Supplied entries START
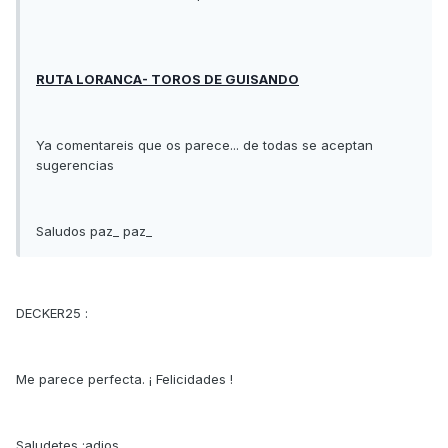
RUTA LORANCA- TOROS DE GUISANDO
Ya comentareis que os parece... de todas se aceptan
sugerencias
Saludos paz_ paz_
DECKER25 :
Me parece perfecta. ¡ Felicidades !
Saludetes :adios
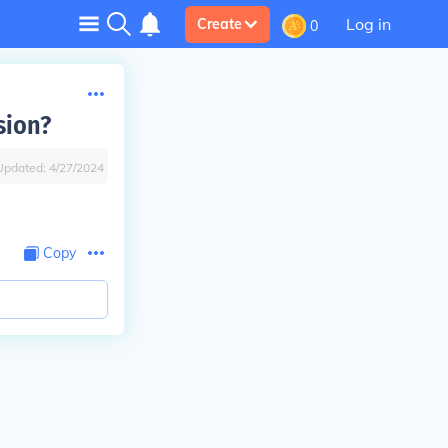
Log in
Create
0
sion?
Updated:
4/27/2024
Copy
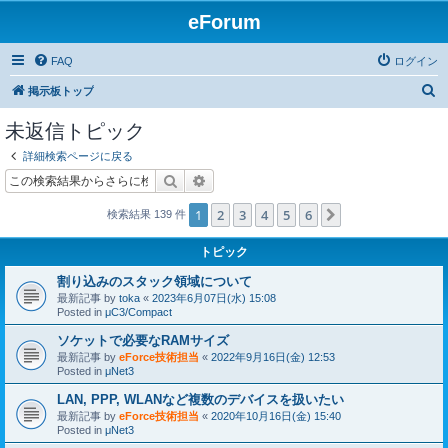
eForum
FAQ
ログイン
検
掲示板トップ
索
未返信トピック
詳細検索ページに戻る
検索
詳細検索
1
2
3
4
5
6
次へ
検索結果 139 件
トピック
割り込みのスタック領域について
最新記事 by
toka
«
2023年6月07日(水) 15:08
Posted in
μC3/Compact
ソケットで必要なRAMサイズ
最新記事 by
eForce技術担当
«
2022年9月16日(金) 12:53
Posted in
μNet3
LAN, PPP, WLANなど複数のデバイスを扱いたい
最新記事 by
eForce技術担当
«
2020年10月16日(金) 15:40
Posted in
μNet3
Supplied entries END
◆ **Goal of the exercise**
For the records above, give the number of lines containing the string "parece" and no other words.

◆ **Answer section**
2